Implementing AOT in TVM

tqchen · April 15, 2021, 1:01pm

Thanks @giuseros . To just discuss a bit on the difference between the following two type erased interface

X0: Function with typeid

typedef int (*TVMBackendPackedCFunc)(TVMValue* args, int* type_codes, int num_args,
                                     TVMValue* out_ret_value, int* out_ret_tcode,
                                     void* resource_handle)

X1: Function without typeid

typedef int (*TVMBackendCFunc)(void** inputs, void** outputs, void* resource_handle);

Discussions

The main reason that we choosed X0 over X1 is because X0 gives a safe interface for both static and dynamic languages. Imagine a case where the callee passes in a integer but the caller expects a float.
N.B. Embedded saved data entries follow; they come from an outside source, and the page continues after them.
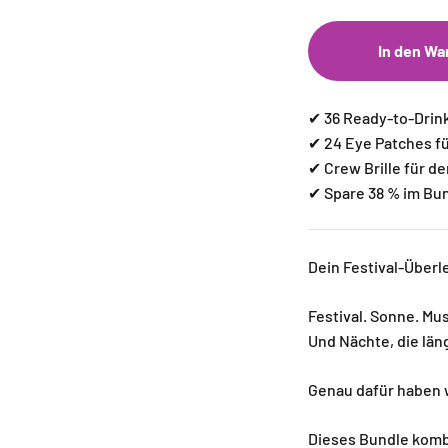
In den Wa
✔ 36 Ready-to-Drin
✔ 24 Eye Patches f
✔ Crew Brille für de
✔ Spare 38 % im Bu
Dein Festival-Über
Festival. Sonne. Mu
Und Nächte, die län
Genau dafür haben 
Dieses Bundle komb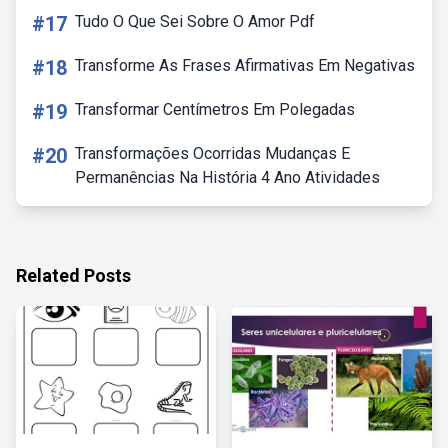
#17
Tudo O Que Sei Sobre O Amor Pdf
#18
Transforme As Frases Afirmativas Em Negativas
#19
Transformar Centímetros Em Polegadas
#20
Transformações Ocorridas Mudanças E
Permanências Na História 4 Ano Atividades
Related Posts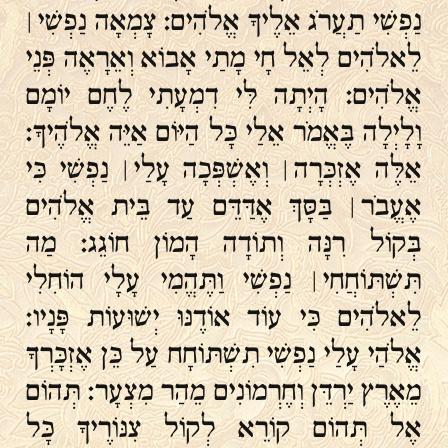
נַפְשִׁי תַעֲרֹג אֵלֶיךָ אֱלֹהִים׃ צָמְאָה נַפְשִׁי ׀
לֵאלֹהִים לְאֵל חָי מָתַי אָבוֹא וְאֵרָאֶה פְּנֵי
אֱלֹהִים׃ הָיְתָה לִּי דִמְעָתִי לֶחֶם יוֹמָם
וָלָיְלָה בֶּאֱמֹר אֵלַי כָּל הַיּוֹם אַיֵּה אֱלֹהֶיךָ׃
אֵלֶּה אֶזְכְּרָה ׀ וְאֶשְׁפְּכָה עָלַי ׀ נַפְשִׁי כִּי
אֶעֱבֹר ׀ בַּסָּךְ אֶדַּדֵּם עַד בֵּית אֱלֹהִים
בְּקוֹל רִנָּה וְתוֹדָה הָמוֹן חוֹגֵג׃ מַה
תִּשְׁתּוֹחֲחִי ׀ נַפְשִׁי וַתֶּהֱמִי עָלָי הוֹחִלִי
לֵאלֹהִים כִּי עוֹד אוֹדֶנּוּ יְשׁוּעוֹת פָּנָיו׃
אֱלֹהַי עָלַי נַפְשִׁי תִשְׁתּוֹחָח עַל כֵּן אֶזְכָּרְךָ
מֵאֶרֶץ יַרְדֵּן וְחֶרְמוֹנִים מֵהַר מִצְעָר׃ תְּהוֹם
אֶל תְּהוֹם קוֹרֵא לְקוֹל צִנּוֹרֶיךָ כָּל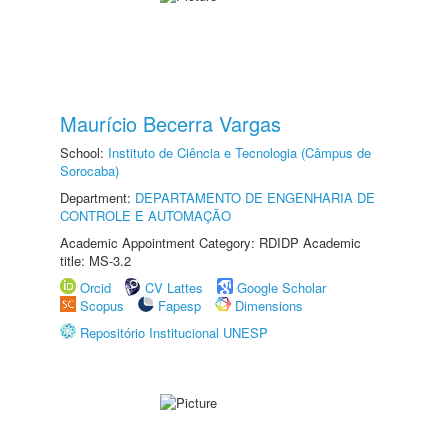
Maurício Becerra Vargas
School:
Instituto de Ciência e Tecnologia (Câmpus de
Sorocaba)
Department:
DEPARTAMENTO DE ENGENHARIA DE
CONTROLE E AUTOMAÇÃO
Academic Appointment Category: RDIDP Academic
title: MS-3.2
Orcid
CV Lattes
Google Scholar
Scopus
Fapesp
Dimensions
Repositório Institucional UNESP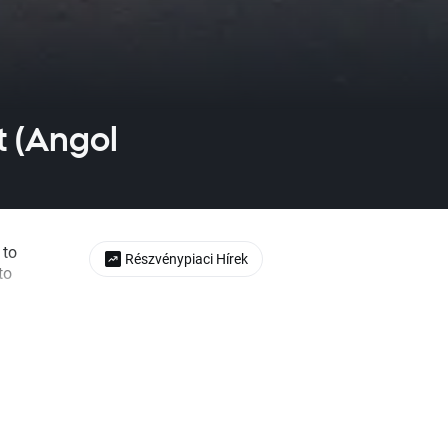
t (Angol
 to
Részvénypiaci Hírek
to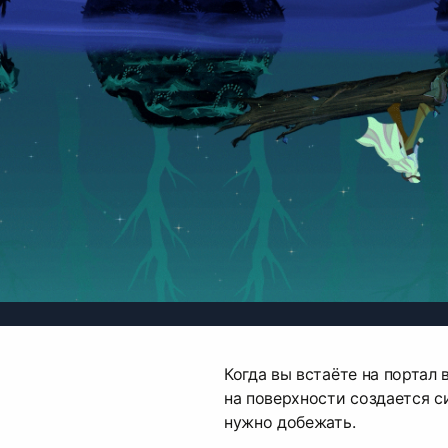
Когда вы встаёте на портал 
на поверхности создается си
нужно добежать.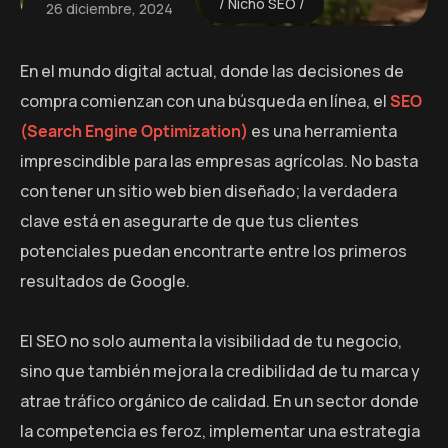
Nicho SEO
26 diciembre, 2024
En el mundo digital actual, donde las decisiones de
compra comienzan con una búsqueda en línea, el
SEO
(Search Engine Optimization)
es una herramienta
imprescindible para las empresas agrícolas. No basta
con tener un sitio web bien diseñado; la verdadera
clave está en asegurarte de que tus clientes
potenciales puedan encontrarte entre los primeros
resultados de Google.
El SEO no solo aumenta la visibilidad de tu negocio,
sino que también mejora la credibilidad de tu marca y
atrae tráfico orgánico de calidad. En un sector donde
la competencia es feroz, implementar una estrategia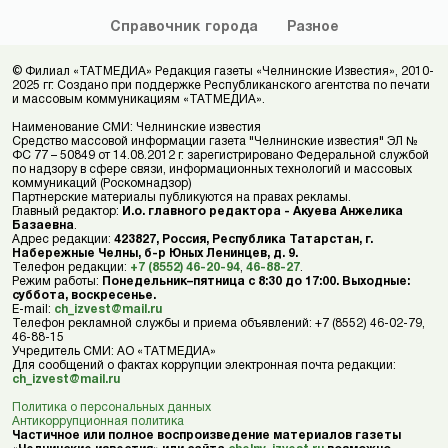
Справочник
города
Разное
© Филиал «ТАТМЕДИА» Редакция газеты «Челнинские Известия», 2010-
2025 гг. Создано при поддержке Республиканского агентства по печати
и массовым коммуникациям «ТАТМЕДИА».
Наименование СМИ: Челнинские известия
Средство массовой информации газета "Челнинские известия" ЭЛ №
ФС 77 – 50849 от 14.08.2012 г. зарегистрировано Федеральной службой
по надзору в сфере связи, информационных технологий и массовых
коммуникаций (Роскомнадзор)
Партнерские материалы публикуются на правах рекламы.
Главный редактор:
И.о. главного редактора - Акуева Анжелика
Базаевна
.
Адрес редакции:
423827, Россия, Республика Татарстан, г.
Набережные Челны, б-р Юных Ленинцев, д. 9.
Телефон редакции:
+7 (8552) 46-20-94
,
46-88-27
.
Режим работы:
Понедельник–пятница с 8:30 до 17:00. Выходные:
суббота, воскресенье.
E-mail:
ch_izvest@mail.ru
Телефон рекламной службы и приема объявлений: +7 (8552) 46-02-79,
46-88-15
Учредитель СМИ: АО «ТАТМЕДИА»
Для сообщений о фактах коррупции электронная почта редакции:
ch_izvest@mail.ru
Политика о персональных данных
Антикоррупционная политика
Частичное или полное воспроизведение материалов газеты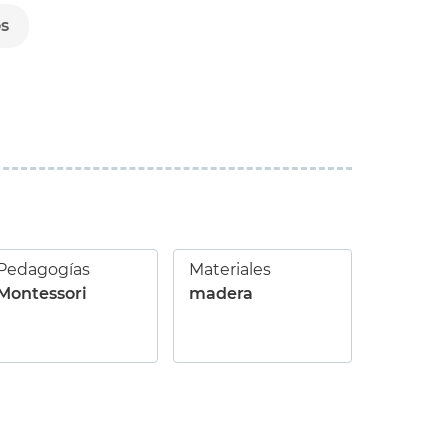
os
Pedagogías
Materiales
Montessori
madera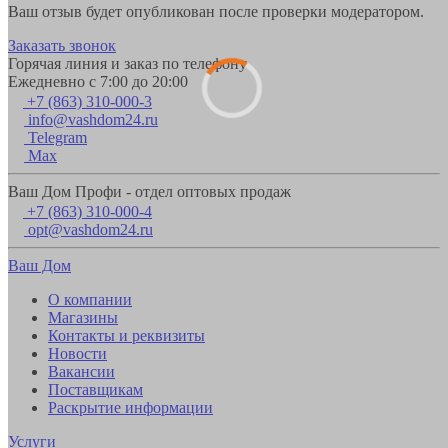
Ваш отзыв будет опубликован после проверки модератором.
Заказать звонок
Горячая линия и заказ по телефону
Ежедневно с 7:00 до 20:00
+7 (863) 310-000-3
info@vashdom24.ru
Telegram
Max
Ваш Дом Профи - отдел оптовых продаж
+7 (863) 310-000-4
opt@vashdom24.ru
Ваш Дом
О компании
Магазины
Контакты и реквизиты
Новости
Вакансии
Поставщикам
Раскрытие информации
Услуги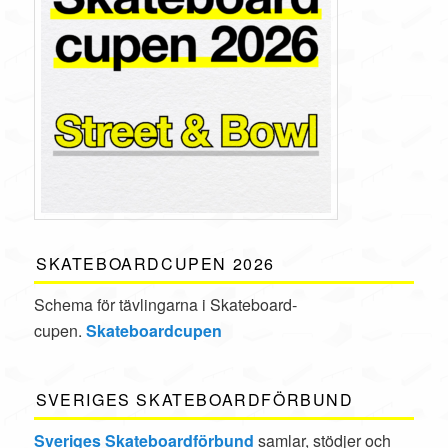
SKATEBOARDCUPEN 2026
Schema för tävlingarna i Skate­board­
cupen.
Skateboardcupen
SVERIGES SKATEBOARDFÖRBUND
Sveriges Skateboardförbund
samlar, stödjer och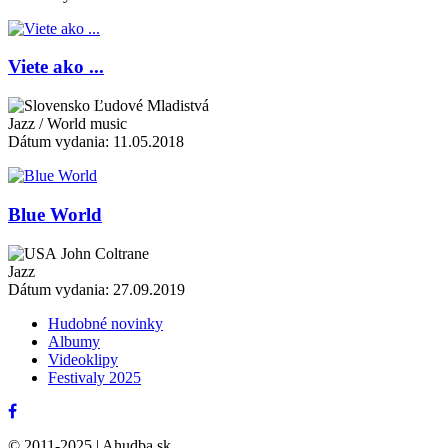
Viete ako ...
Ľudové Mladistvá
Jazz / World music
Dátum vydania: 11.05.2018
Blue World
John Coltrane
Jazz
Dátum vydania: 27.09.2019
Hudobné novinky
Albumy
Videoklipy
Festivaly 2025
© 2011-2025 | Ahudba.sk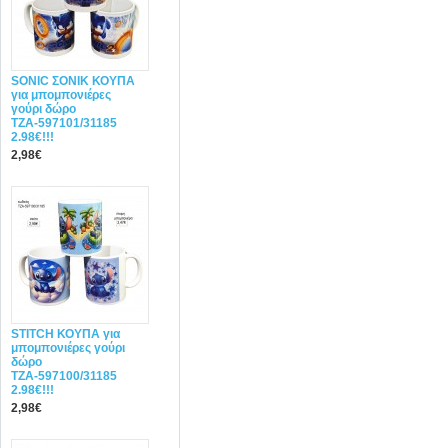
SONIC ΣΟΝΙΚ ΚΟΥΠΑ
για μπομπονιέρες
γούρι δώρο
ΤΖΑ-597101/31185
2.98€!!!
2,98€
STITCH ΚΟΥΠΑ για
μπομπονιέρες γούρι
δώρο
ΤΖΑ-597100/31185
2.98€!!!
2,98€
X1 won’t provide any mechanism to detect such mismatch during runtime(if debug is enabled) while X0 allows us to provide type checking to do so.

X0 is also a complete Packed representation in a sense that function defined in X0 can be directly exposed to PackedFunc without any additional wrapping, giving the benfit of say debugging on host first before run on embedded, and invoke through RPC or python. Function exposed in X1 would requires a manual rewrapping, which defeats the purpose of type erasure.

Overhead of X0 over X1

Making a function call in the X1 convention would also requires stack allocations(for the array of inputs and outputs). Without considering any compiler optimization, if we get down to number of bytes in a 32bit system, a function call with n number of arguments one output. A function call in the form of X0 would cost us 8 * n + 4 * n + 4 + 8+ 4 + 4 = 12 * n +20 bytes of space, while a function call in the form of X1 would cost us 4* n + 4 * n + 4 = 8 * n +20 bytes of space. Say n=3 (a typical number), then X0 would cost 84 bytes, while X1 will cost 44 bytes.

The memory overhead of the function call, when comparing to the followup memory operations on NDArrays(which normally contains KB or more memory) is negilible.

Considering Compiler Optimizations

Additionally, this is considering no compiler optimization. Let us think about what will happen when the compiler inlines the call. In such cases the function call becomes a load and store into a heap memory.

With a typical mem2reg pass, the heap space can be promoted to registers. If callee code(operator) is compiled to not read the typeid in release mode, then the assignment to typeid becomes deadcode and will be eliminated by the compiler. Similarly the argument passing could become direct argument passing in this case. Considering these compiler optimizations, both X0 and X1 would allow optimizations that leads to similar performing code as the final direct call form.

Back to the topic of the int64, note that most of our operator call only uses void* as argument and not int64. The cost of int64 is mainly a memory overhead of passing argument rather than an ALU concern, both the caller and callee can feel free to convert to int32 after the passing, and assign int32 fields during passing(via an int32[2] array and assume little endian), again considering possible compiler optimizations above this could turns out to be nop.

Even in the absence of compiler optimizations, the general overhead incurred in the X0 is not too much larger than X1, and it would be great to do some on workload of interest to see the difference.